How many bytes do I need to store an IOTA seed?

Question

IOTA seeds consist of 81 trytes. Assuming a balanced trinary system, the tryte domain is $[-1, 0, 1]$. The maximum decimal number of a single tryte is 13, because $1\cdot3^0 + 1\cdot3^1 + 1 \cdot 3^2 = 13$. Consequently, I would need 4 bits to store a tryte.

I am wondering how many bits are necessary to store a IOTA seed. The maximum decimal number of an IOTA seed would be $x = \sum\limits_{i=0}^{80} 3^i $. The number of necessary bits would be $log_2(x)$, which is quite large.

Is this calculation correct?

Answer 1

You are confusing trits and trytes, see this for details.

A (balanced) trit is something that can represent an element of the set $\{-1,0,1\}$ but a tryte is an element made by 3 trits. As such, it can represent $3^3=27$ values.
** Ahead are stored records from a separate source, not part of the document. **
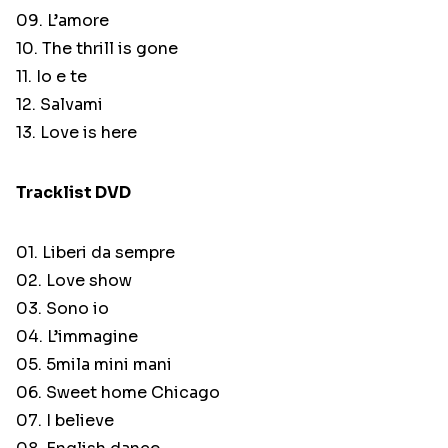
09. L’amore
10. The thrill is gone
11. Io e te
12. Salvami
13. Love is here
Tracklist DVD
01. Liberi da sempre
02. Love show
03. Sono io
04. L’immagine
05. 5mila mini mani
06. Sweet home Chicago
07. I believe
It follows that 81 trytes can represent $27^{81}$ values and you would need $\lceil \log_2(27^{81}) \rceil=386$ bits to represent that space.
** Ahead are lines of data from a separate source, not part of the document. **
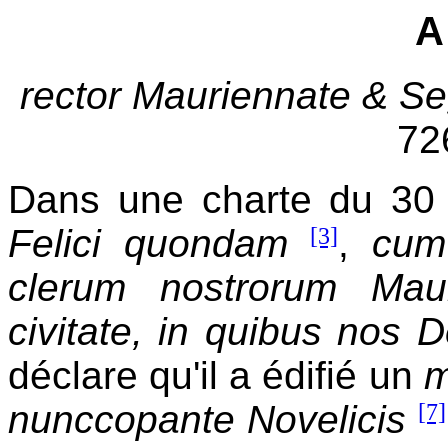
A
rector Mauriennate & Se
72
Dans une charte du 30
Felici quondam
[3]
,
cum
clerum nostrorum Maur
civitate, in quibus nos 
déclare qu'il a édifié un
m
nunccopante Novelicis
[7]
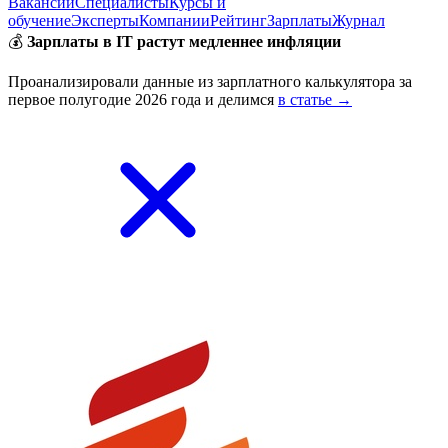
Вакансии
Специалисты
Курсы и
обучение
Эксперты
Компании
Рейтинг
Зарплаты
Журнал
💰
Зарплаты в IT растут медленнее инфляции
Проанализировали данные из зарплатного калькулятора за
первое полугодие 2026 года и делимся
в статье →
However it could be simpler to represent a trit as two bits, a tryte as 6 bits, and therefore a seed as $6*81=486$ bits as this would be simpler to convert to/from ternary.

Answer 2

I do not get why one trit would be able to store 13 decimal values. The difference between trit and bit is that bit can store 2 possible values (thus base 2) and trit can store 3 possible values (base 3).

The calculation $log_2(3^{81})$ seems correct (thanks Christoph).